I want to share this snake ID request so that you can get an idea of the experience of many animal ID requests that I get. I often receive vague descriptions and sub-par photos of snakes or other animals to try to identify, and while challenging, these experiences are often very enjoyable and require a lot of careful thought. Hopefully you’ll have fun trying to figure this one out as well.
While I’m always happy to help remove a nuisance animal from within their homes/yards, sometimes I’m not available within a reasonable amount of time to get the animal. Just recently, a friend of mine called to see if I could help her remove a snake that had gotten in her house in Oviedo, FL. I was unfortunately out of town, so she called her nephew to come help her. While her nephew is familiar with Central Florida snake identification, my friend asked me to try to confirm over the phone whether the snake in her home was venomous. She described the snake as dark grayish, patterned (but with no obviously consistent patterning or major shapes), very small and thin, and had a long, thin, pointed tail. Given the area, the time of year (last week of October), general coloration, and shape of the snake, I felt confident in my assessment of whether the snake was venomous, and had a good guess at what species it was. For anyone reading this and interested to give it a try, would you suspect that she has a venomous or non-venomous snake in her house?
After discussing the situation, she managed to send me the picture below. I immediately confirmed my suspicion before, and I also managed to correctly identify the snake. Anyone care to take a guess at what species it is? Did it agree with your guess based on the description (at least the venomous/nonvenomous part)? Also, what characters from the description/image led you to your conclusion?
Here’s the picture that my friend sent of the mystery snake in her house in Oviedo. It was under an island in her kitchen, so it was hard for her to take a good picture.
I’d like to again thank everyone who responded to the ID request. Unfortunately, Mom, it is not a young black racer, but I’m glad that you knew that juvenile black racers are not just black (like the adults). The consensus from the other responses agreed with my assessment: it is a Striped Crayfish Snake, Regina alleni. One of the key differences between this snake and its close relative, the Glossy Crayfish Snake (Regina rigida) is that the dorsal scales (those lining the back) are not keeled in R. alleni (except above the cloaca), but they are keeled in R. rigida. There are also color pattern differences (as well as distribution differences – R. rigida is mostly restricted to northern Florida, R. alleni is common throughout the peninsula), although these characteristics are less clear-cut and can sometimes be confusing.

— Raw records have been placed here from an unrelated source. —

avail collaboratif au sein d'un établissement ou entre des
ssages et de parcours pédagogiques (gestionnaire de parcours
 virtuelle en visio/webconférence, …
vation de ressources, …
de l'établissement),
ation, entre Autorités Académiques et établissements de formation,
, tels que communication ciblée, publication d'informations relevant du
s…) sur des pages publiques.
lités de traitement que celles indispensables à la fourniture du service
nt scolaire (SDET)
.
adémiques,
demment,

For those of you who may not be familiar with the term, “keeled scales” refers to a trait in many snakes where the center of each scale has an elevated ridge (made largely of keratin, the major protein that comprises the rest of the scale – it also is the major component of finger nails, hair, rhinoceros “horns,” and many other structures in the animal world). The elevated ridge makes the scales feel more rough, and it also provides a rougher looking appearance to the snake. Biologists adapted the word, “keel,” from boat terminology, as the keel is the (often protrusive) midpoint on the bottom of a boat’s hull. The similarity in shape to biological traits has encouraged its use in many characteristics other than snake scales: bird breast-bones, sagittal keel (thickened mid-line of some skulls), etc. It is also used to describe a personality that is relatively calm and constant, even in the face of adversity (an easygoing person may often be referred to as “even-keeled”). Here are a few images to highlight the disparity between keeled and non-keeled (sometimes referred to as “smooth” scales) scales.
Keeled scales of a Mojave Rattlesnake (Crotalus scutulatus). Notice the elevated, ridge-like centers of each dorsal scale.
Non-keeled (smooth) scales of a Long-nosed Snake (Rhinocheilus lecontei). Notice the smooth, even surface of each dorsal scale (no central ridge).